Some feeds only get the error occasionally. Other feeds keep getting the error constantly, which makes those feeds useless.

Example error message:

Facebook Bridge | Main Site was unable to receive or process the remote website's content!
Error message: `You must be logged in to view this page. This is not supported by RSS-Bridge.`
Query string: `action=display&bridge=Facebook&context=User&u=[REDACTED]&media_type=all&limit=-1&format=Atom`
Version: `dev.2020-02-26`

    Press Return to check your input parameters
    Press F5 to retry
    Check if this issue was already reported on GitHub (give it a thumbs-up)
    Open a GitHub Issue if this error persists

teromene, logmanoriginal

Eugene Molotov · Answer 27 · Mon Apr 12 2021 13:57:24 GMT+0800 (China Standard Time)

Here is final of my story, where I tried to make FacebookBridge work in my public instance (https://feed.eugenemolotov.ru) using my account with real phone number and patch from #2047 (comment).

I didn't read their paper with title "Community standards", but it looks like it sharing posts via RSS does not follow it.

Wojtek · Answer 28 · Mon Apr 12 2021 15:39:34 GMT+0800 (China Standard Time)

It most likely boils down to "overusing API" or "harvesting data". Which just a tad silly.

For me using RSS-Bridge (and RSS in general) it to avoid having facebook account and be able to follow some websites that for some twisted reason are being present only there...

Deleted user · Answer 29 · Mon Apr 12 2021 23:13:39 GMT+0800 (China Standard Time)

So I think I may have possibly discovered the issue.

I have put rss-bridge on my own server on my computer and realized after putting in the switch for debugging that Facebook responds in two different ways in the url header:

https://www.facebook.com/login/?next=https%3A%2F%2Fwww.facebook.com%2FXXXXXXXXXXXXX%2Fposts

and

https://www.facebook.com/XXXXXXXXXXXXX/posts?_fb_noscript=1

where XXXXXXXXXXXXX is the page id and the first gives the error:

'You must be logged in to view this page. This is not supported by RSS-Bridge.'

The second response gives the posts as requested.

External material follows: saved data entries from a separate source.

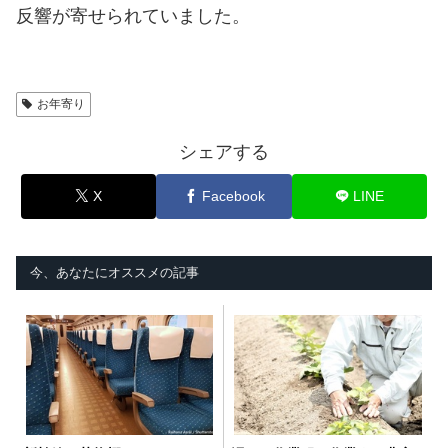
反響が寄せられていました。
お年寄り
シェアする
X
Facebook
LINE
今、あなたにオススメの記事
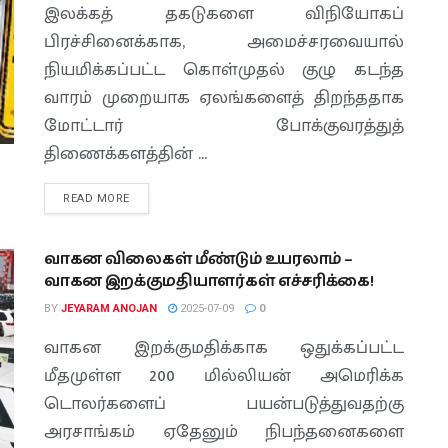
இலக்கத் தகடுகளை விநியோகப்
பிரச்சினைக்காக, அமைச்சரவையால்
நியமிக்கப்பட்ட கொள்முதல் குழு கடந்த
வாரம் முறையாக ஏலங்களைத் திறந்ததாக
மோட்டார் போக்குவரத்துத்
திணைக்களத்தின் ...
READ MORE
வாகன விலைகள் மீண்டும் உயரலாம் –
வாகன இறக்குமதியாளர்கள் எச்சரிக்கை!
BY
JEYARAM ANOJAN
2025-07-09
0
வாகன இறக்குமதிக்காக ஒதுக்கப்பட்ட
மீதமுள்ள 200 மில்லியன் அமெரிக்க
டொலர்களைப் பயன்படுத்துவதற்கு
அரசாங்கம் ஏதேனும் நிபந்தனைகளை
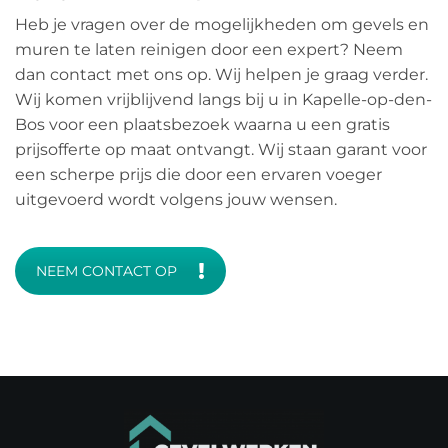
Heb je vragen over de mogelijkheden om gevels en
muren te laten reinigen door een expert? Neem
dan contact met ons op. Wij helpen je graag verder.
Wij komen vrijblijvend langs bij u in Kapelle-op-den-
Bos voor een plaatsbezoek waarna u een gratis
prijsofferte op maat ontvangt. Wij staan garant voor
een scherpe prijs die door een ervaren voeger
uitgevoerd wordt volgens jouw wensen.
NEEM CONTACT OP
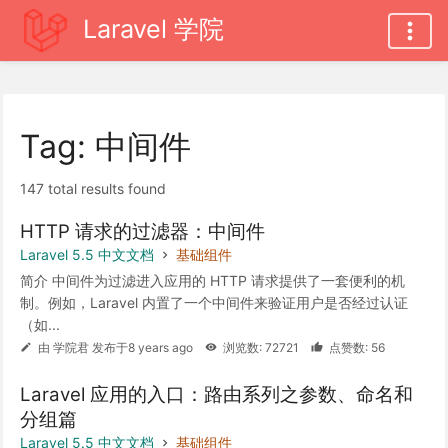
Laravel 学院
Tag: 中间件
147 total results found
HTTP 请求的过滤器：中间件
Laravel 5.5 中文文档
基础组件
简介 中间件为过滤进入应用的 HTTP 请求提供了一套便利的机
制。例如，Laravel 内置了一个中间件来验证用户是否经过认证
（如...
由 学院君 发布于8 years ago
浏览数: 72721
点赞数: 56
Laravel 应用的入口：路由系列之参数、命名和
分组篇
Laravel 5.5 中文文档
基础组件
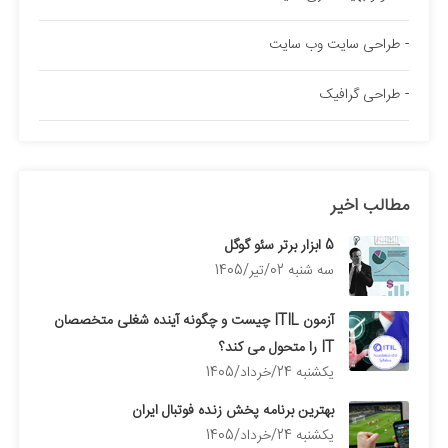
طراحی سایت وب سایت
طراحی گرافیک
مطالب اخیر
5 ابزار برتر سئو گوگل
سه شنبه 02/تیر/1405
آزمون ITIL چیست و چگونه آینده شغلی متخصصان
IT را متحول می کند؟
يكشنبه 24/خرداد/1405
بهترین برنامه پخش زنده فوتبال ایران
يكشنبه 24/خرداد/1405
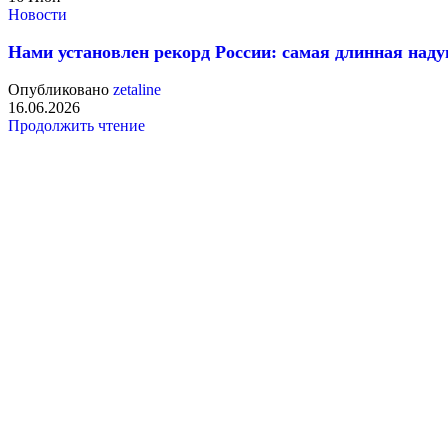
Новости
Нами установлен рекорд России: самая длинная наду
Опубликовано
zetaline
16.06.2026
Продолжить чтение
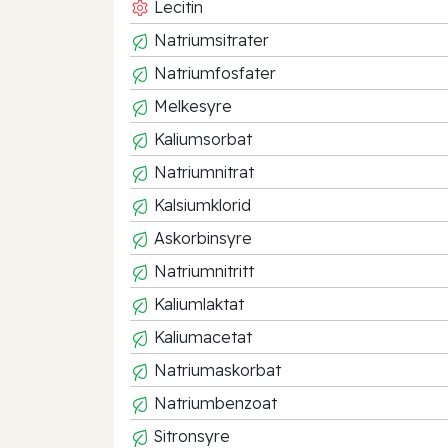
Lecitin
Natriumsitrater
Natriumfosfater
Melkesyre
Kaliumsorbat
Natriumnitrat
Kalsiumklorid
Askorbinsyre
Natriumnitritt
Kaliumlaktat
Kaliumacetat
Natriumaskorbat
Natriumbenzoat
Sitronsyre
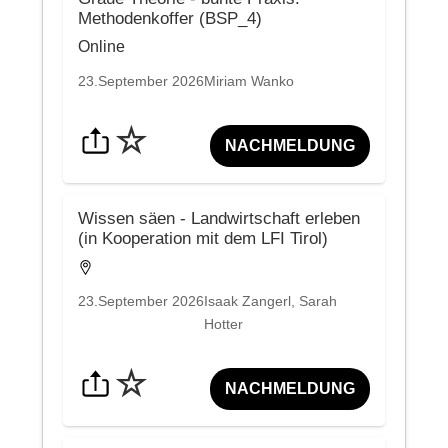
Methodenkoffer (BSP_4)
Online
23.September 2026
Miriam Wanko
☆
NACHMELDUNG
Wissen säen - Landwirtschaft erleben
(in Kooperation mit dem LFI Tirol)
23.September 2026
Isaak Zangerl, Sarah
Hotter
☆
NACHMELDUNG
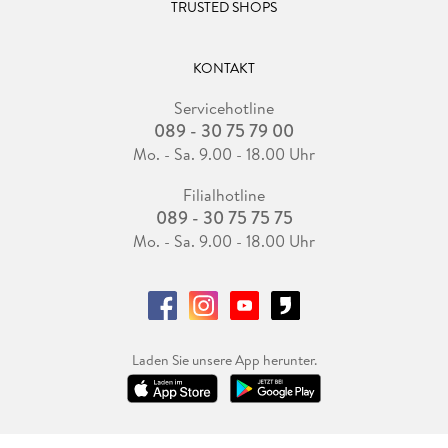
TRUSTED SHOPS
KONTAKT
Servicehotline
089 - 30 75 79 00
Mo. - Sa. 9.00 - 18.00 Uhr
Filialhotline
089 - 30 75 75 75
Mo. - Sa. 9.00 - 18.00 Uhr
Laden Sie unsere App herunter.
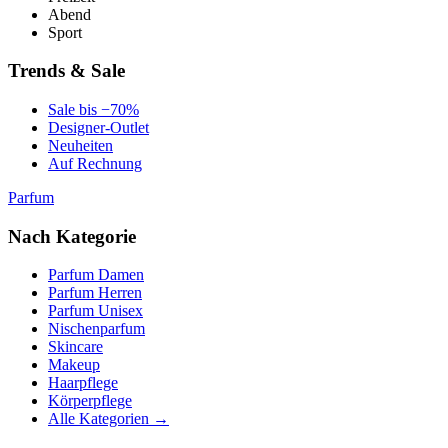
Abend
Sport
Trends & Sale
Sale bis −70%
Designer-Outlet
Neuheiten
Auf Rechnung
Parfum
Nach Kategorie
Parfum Damen
Parfum Herren
Parfum Unisex
Nischenparfum
Skincare
Makeup
Haarpflege
Körperpflege
Alle Kategorien →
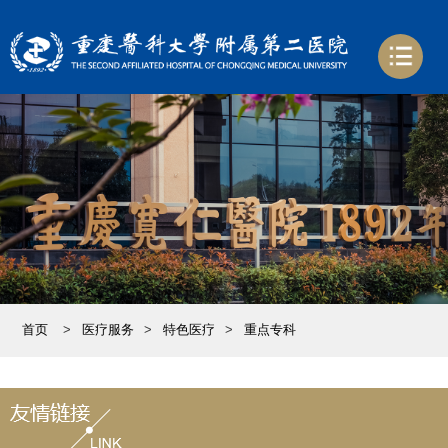
首页
>
医疗服务
>
特色医疗
>
重点专科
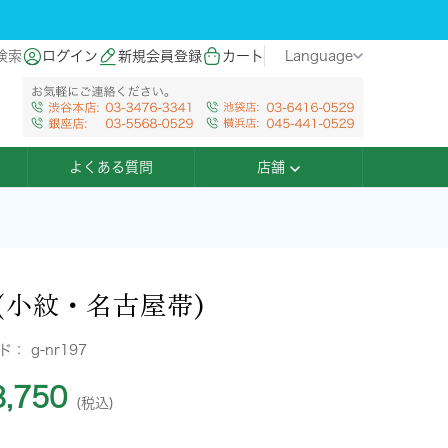
検索
ログイン
新規会員登録
カート
Language
よくある質問
店舗
(小紋・名古屋帯)
ード：
g-nr197
,750
(税込)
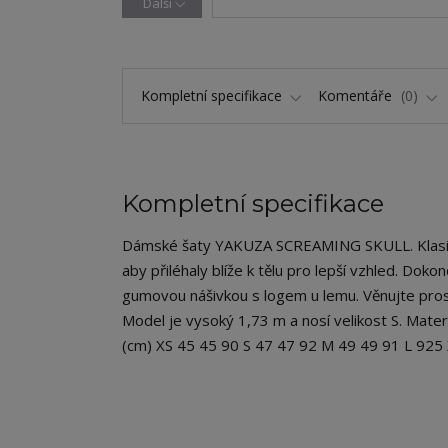
Další
Kompletní specifikace
Komentáře
0
Kompletní specifikace
Dámské šaty YAKUZA SCREAMING SKULL. Klasický
aby přiléhaly blíže k tělu pro lepší vzhled. D
gumovou nášivkou s logem u lemu. Věnujte prosí
Model je vysoký 1,73 m a nosí velikost S. Mate
(cm) XS 45 45 90 S 47 47 92 M 49 49 91 L 92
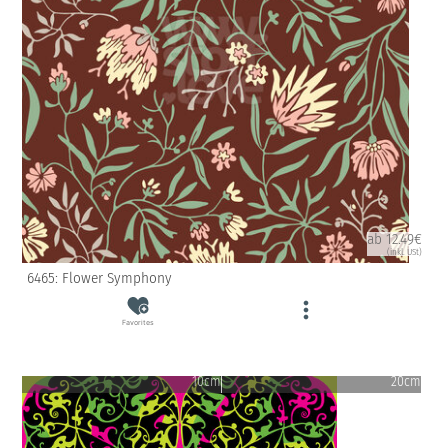
ab 12.49€
(inkl. USt)
6465: Flower Symphony
Favorites
10cm
20cm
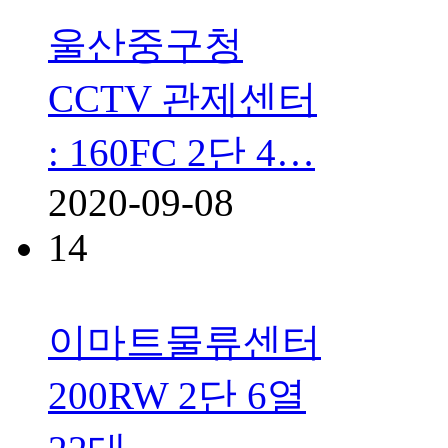
울산중구청
CCTV 관제센터
: 160FC 2단 4…
2020-09-08
14
이마트물류센터
200RW 2단 6열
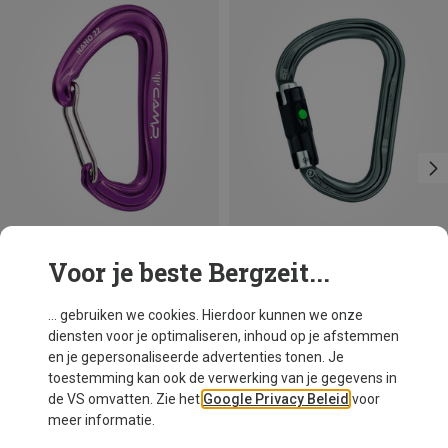
Voor je beste Bergzeit...
Je bespaart 18%
Maten
BALL-LOCK
Petzl
... gebruiken we cookies. Hierdoor kunnen we onze
William Ball-Lock HMS Karabiner
diensten voor je optimaliseren, inhoud op je afstemmen
€ 26,95
en je gepersonaliseerde advertenties tonen. Je
toestemming kan ook de verwerking van je gegevens in
de VS omvatten. Zie het
Google Privacy Beleid
voor
meer informatie.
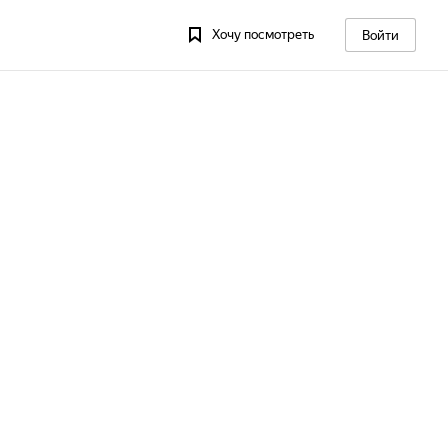
Хочу посмотреть
Войти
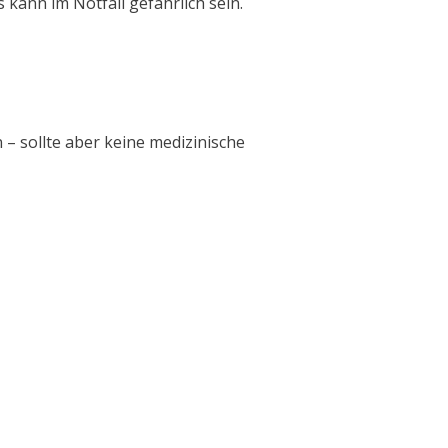
 kann im Notfall gefährlich sein.
 – sollte aber keine medizinische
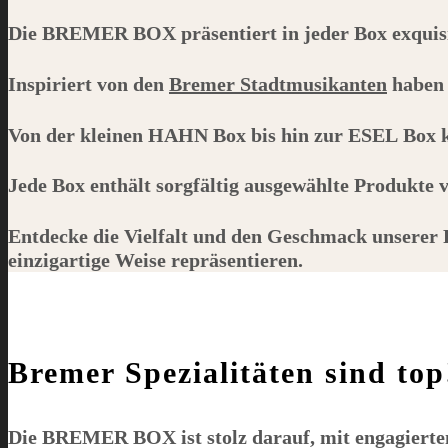
Die
BREMER BOX
präsentiert in jeder Box exqui
Inspiriert von den
Bremer Stadtmusikanten
haben 
Von der kleinen
HAHN
Box bis hin zur
ESEL
Box k
Jede Box enthält sorgfältig ausgewählte Produkte
Entdecke die Vielfalt und den Geschmack unserer
einzigartige Weise repräsentieren.
Bremer Spezialitäten sind top
Die
BREMER BOX
ist stolz darauf, mit engagie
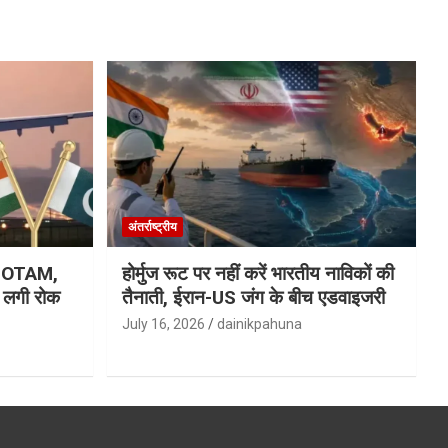
अंतर्राष्ट्रीय
ा NOTAM,
होर्मुज रूट पर नहीं करें भारतीय नाविकों की
र लगी रोक
तैनाती, ईरान-US जंग के बीच एडवाइजरी
July 16, 2026
dainikpahuna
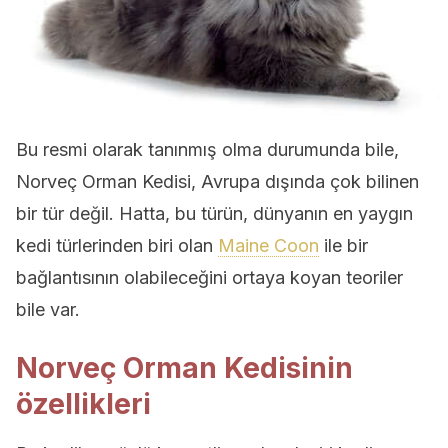
Bu resmi olarak tanınmış olma durumunda bile,
Norveç Orman Kedisi, Avrupa dışında çok bilinen
bir tür değil. Hatta, bu türün, dünyanın en yaygın
kedi türlerinden biri olan
Maine Coon
ile bir
bağlantısının olabileceğini ortaya koyan teoriler
bile var.
Norveç Orman Kedisinin
özellikleri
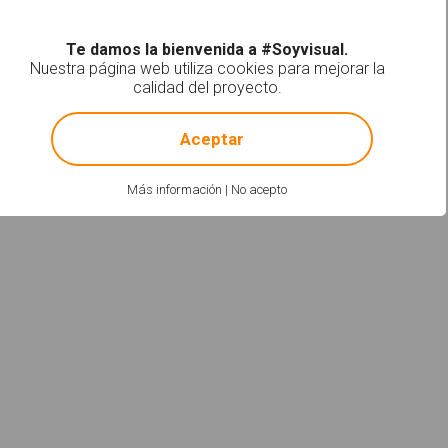
Te damos la bienvenida a #Soyvisual.
Nuestra página web utiliza cookies para mejorar la
calidad del proyecto.
!
Not valid!
Aceptar
Más información
|
No acepto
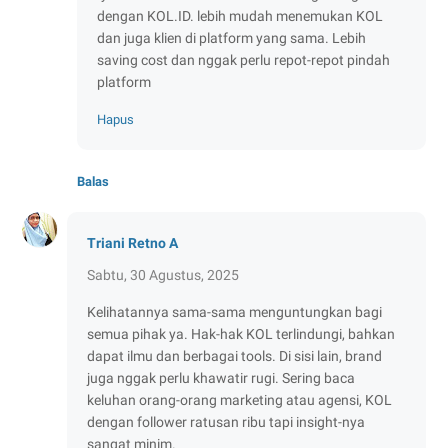
dengan KOL.ID. lebih mudah menemukan KOL
dan juga klien di platform yang sama. Lebih
saving cost dan nggak perlu repot-repot pindah
platform
Hapus
Balas
Triani Retno A
Sabtu, 30 Agustus, 2025
Kelihatannya sama-sama menguntungkan bagi
semua pihak ya. Hak-hak KOL terlindungi, bahkan
dapat ilmu dan berbagai tools. Di sisi lain, brand
juga nggak perlu khawatir rugi. Sering baca
keluhan orang-orang marketing atau agensi, KOL
dengan follower ratusan ribu tapi insight-nya
sangat minim.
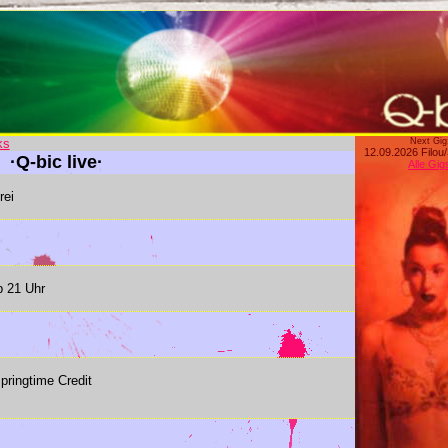
ks
Next Gig
12.09.2026 Filou
·Q-bic live·
Alle Gig
rei
b 21 Uhr
Springtime Credit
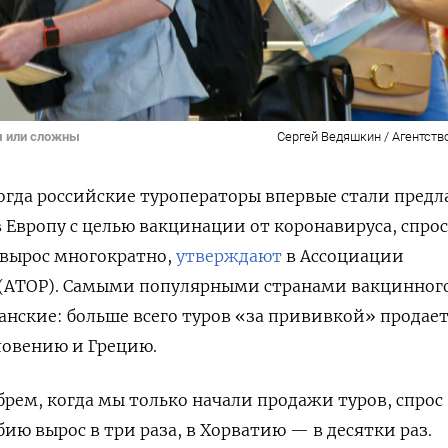
ы или сложны
Сергей Ведяшкин / Агентств
когда российские туроператоры впервые стали предл
 Европу с
целью вакцинации от коронавируса, спрос
 вырос многократно,
утверждают
в Ассоциации
 (АТОР). Самыми популярными странами вакцинног
анские: больше всего туров «за прививкой» продае
ловению и Грецию.
брем, когда мы только начали продажи туров, спрос
бию вырос в три раза, в Хорватию — в десятки раз.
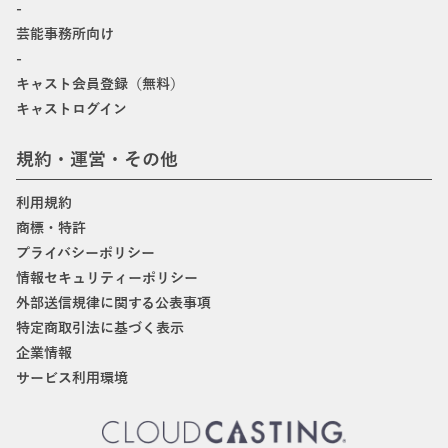
-
芸能事務所向け
-
キャスト会員登録（無料）
キャストログイン
規約・運営・その他
利用規約
商標・特許
プライバシーポリシー
情報セキュリティーポリシー
外部送信規律に関する公表事項
特定商取引法に基づく表示
企業情報
サービス利用環境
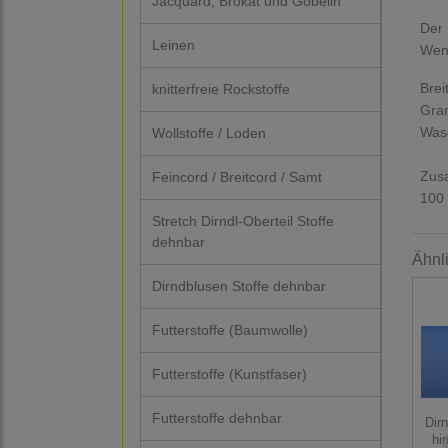
Jacquard, Brokat und Gobelin
Der 
Leinen
Wenn
Brei
knitterfreie Rockstoffe
Gra
Was
Wollstoffe / Loden
Zus
Feincord / Breitcord / Samt
100
Stretch Dirndl-Oberteil Stoffe
dehnbar
Ähnl
Dirndblusen Stoffe dehnbar
Futterstoffe (Baumwolle)
Futterstoffe (Kunstfaser)
Futterstoffe dehnbar
Dirn
hi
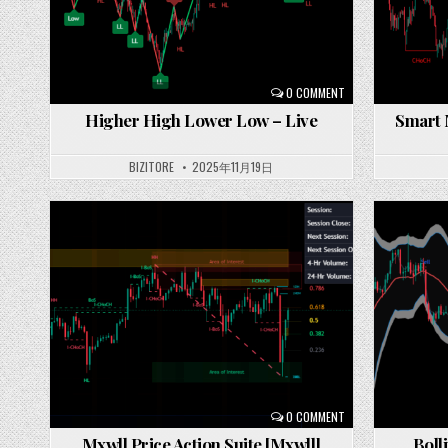
0 COMMENT
Higher High Lower Low – Live
Smart 
BIZITORE
2025年11月19日
Posted
Posted
in
in
0 COMMENT
Mxwll Price Action Suite [Mxwll]
Boll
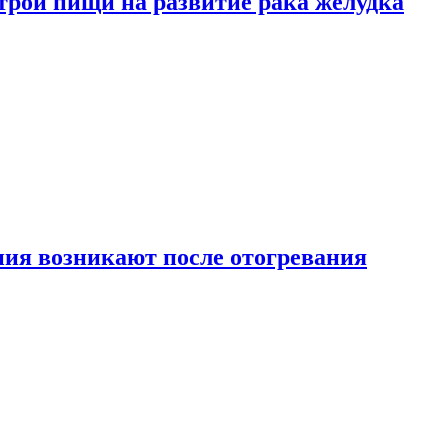
трой пищи на развитие рака желудка
ия возникают после отогревания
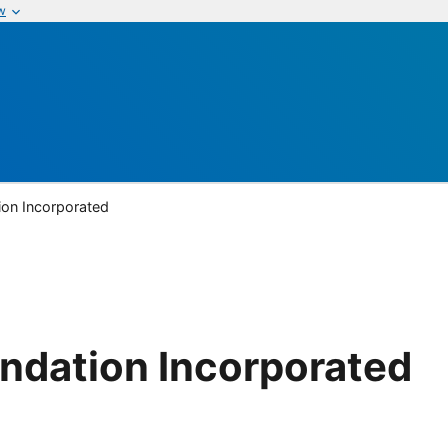
w
ion Incorporated
ndation Incorporated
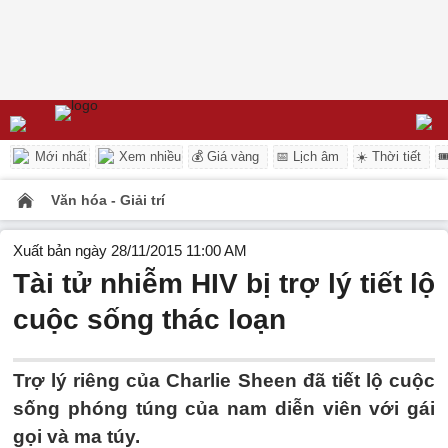
Mới nhất
Xem nhiều
💰 Giá vàng
📅 Lịch âm
☀️ Thời tiết

Văn hóa - Giải trí
Xuất bản ngày 28/11/2015 11:00 AM
Tài tử nhiễm HIV bị trợ lý tiết lộ
cuộc sống thác loạn
Trợ lý riêng của Charlie Sheen đã tiết lộ cuộc
sống phóng túng của nam diễn viên với gái
gọi và ma túy.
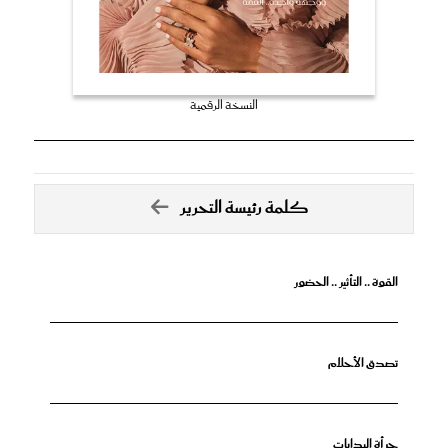
النسخة الرقمية
كلمة رئيسة التحرير
القوة .. التأثير .. الحضور
تصدق الأحلام
جرأة البدايات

I'm no programmer, but if one could clean up the first response to make it look like the second and then continue onto the rest of the code, I think the bridge would work.

Eugene Molotov · Answer 30 · Tue Apr 13 2021 01:41:40 GMT+0800 (China Standard Time)

@Mthmgcn05 I already mentioned this facebook behavior in first message of this issue.

Deleted user · Answer 31 · Tue Apr 13 2021 01:46:58 GMT+0800 (China Standard Time)

Ha! It's been so long since I looked at the beginning, I forgot where we began.

10362227 · Answer 32 · Tue Apr 13 2021 11:37:54 GMT+0800 (China Standard Time)

timeline RSS works fine, it already run 1 week, refresh every 6 minutes. maximal use the resource

pin-grid-array · Answer 33 · Tue Apr 13 2021 16:52:06 GMT+0800 (China Standard Time)

timeline RSS works fine, it already run 1 week, refresh every 6 minutes. maximal use the resource

@10362227 Could you explain further? How do you get it to work without errors? Is it because you are running it on your home computer?

Deleted user · Answer 34 · Wed Apr 14 2021 01:05:29 GMT+0800 (China Standard Time)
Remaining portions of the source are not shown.